The dive was a terrible experience. The worst diving I’ve ever done. I’ve never felt fearful when diving, but I panicked during this dive. The dive master tried to be helpful, and I was able to settle down, but it was a horrible experience. I’m not put off diving for good, but I’ll need to find a good dive master for my next dive.
Fortunately this experience did not at all cloud my overall experience. Later that day, I went out on the boat to Hanifaru Bay to try to find some mantas to snorkel with. The Aveyla staff were fantastic! They really seemed to love their jobs: helping tourists experience this amazing manta heaven.
I was blown away. There were dozens of mantas swimming around eating plankton. And they all seemed to want to play with us.
Diving with these animals was unlike any experience I’ve ever had.

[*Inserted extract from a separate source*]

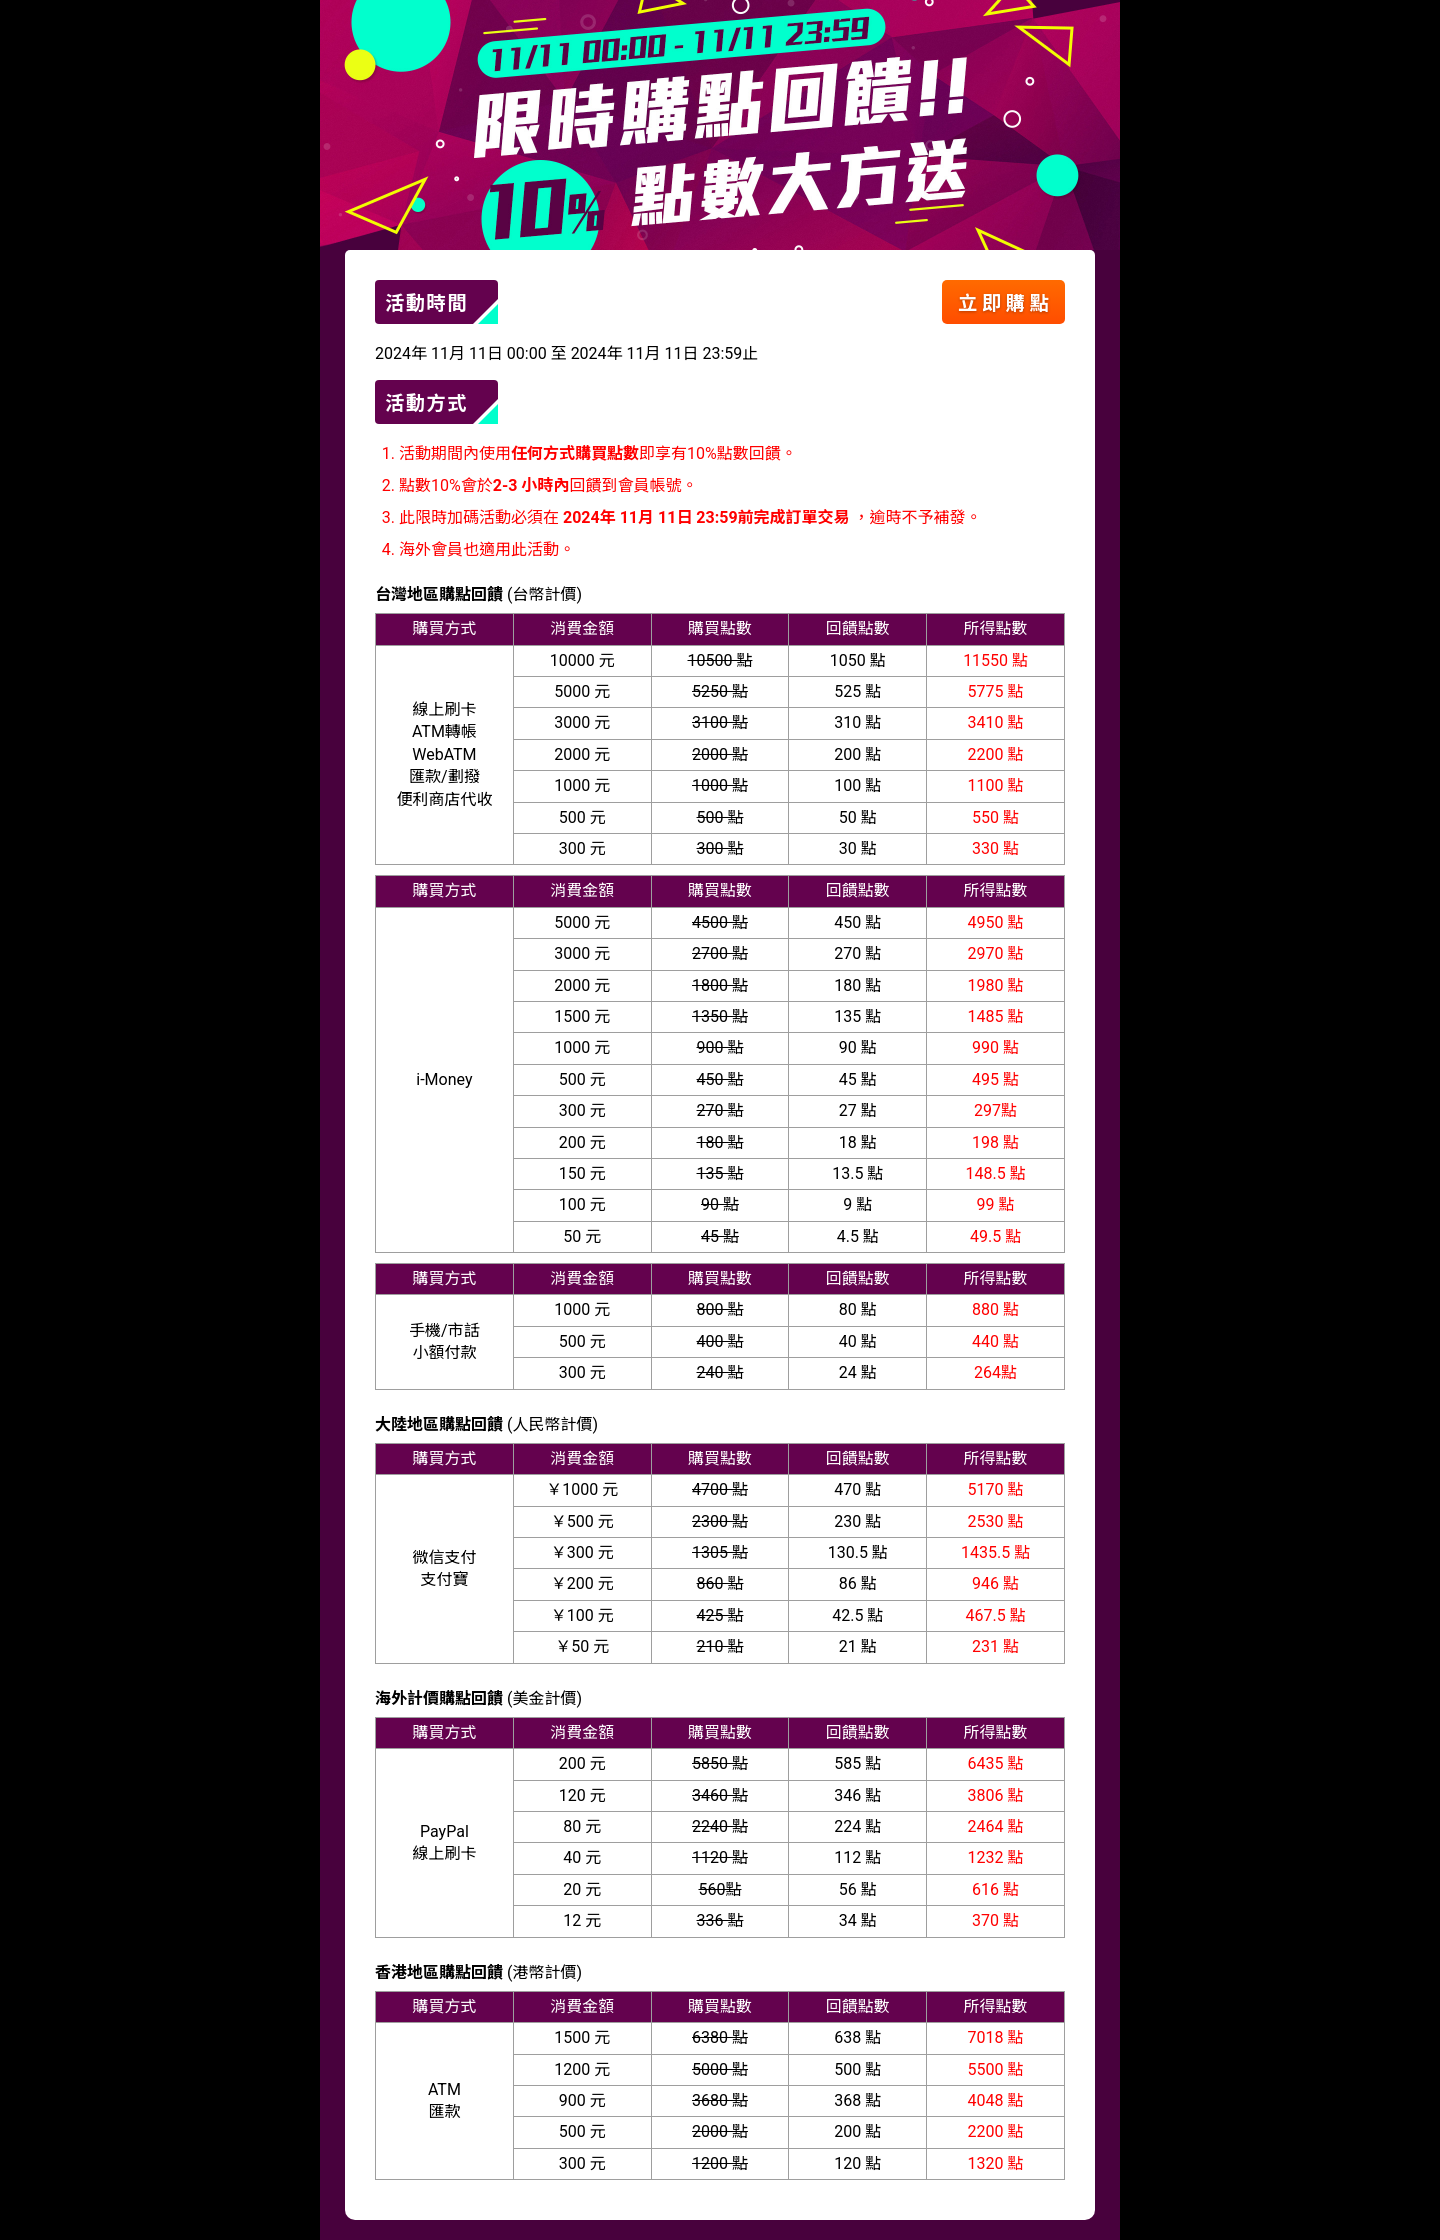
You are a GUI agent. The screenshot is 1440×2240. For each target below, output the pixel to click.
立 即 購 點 (1003, 303)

We were instructed not to try to touch the mantas, but they didn’t get the same instructions. They were so friendly and seemed to be truly curious about us.
They would come right up to us, and kind of skim their bodies against ours. I felt like they were truly trying to connect with us. It was magical.
We couldn’t get enough of the magic, and ended up snorkeling twice a day for 3 days. It turned out that snorkeling was a better way to access the mantas. They seem to stay away from the scuba divers, maybe on account of all the bubbles.
We wished we could be in the water with the mantas all day every day, but that wasn’t very realistic. So we lounged around at the resort, and explored the very small island.
Hanging on the boat!
Aveyla Manta Village
The Maldives is a really interesting country. It consists of over 1200 islands, but only about 200 of them are inhabited by Maldivians. The rest of the islands are either resort islands or they are not inhabited at all. The Maldives is a strictly Muslim country. This means that Maldivian islands, by law, have no alcohol or pork. You are likely to see women wearing full burkas. And like other Muslim countries, friendly hospitality is the norm! People welcomed us with opened arms. It was a lovely experience!
I’d love to return to this amazing island and stay with Aveyla again. We almost didn’t make it off the island! On the day we were set to leave, our plane from the small airline called Flyme never came!! We waited all day, but it just never showed up. So the airline paid for us to stay for another night at Aveyla. The resort was very accommodating. We had to make an awkward phone call to our principal and tell him that we were indeed stuck in The Maldives, and we would have to miss a day of school. He was very understanding and we had a good laugh about it when we returned.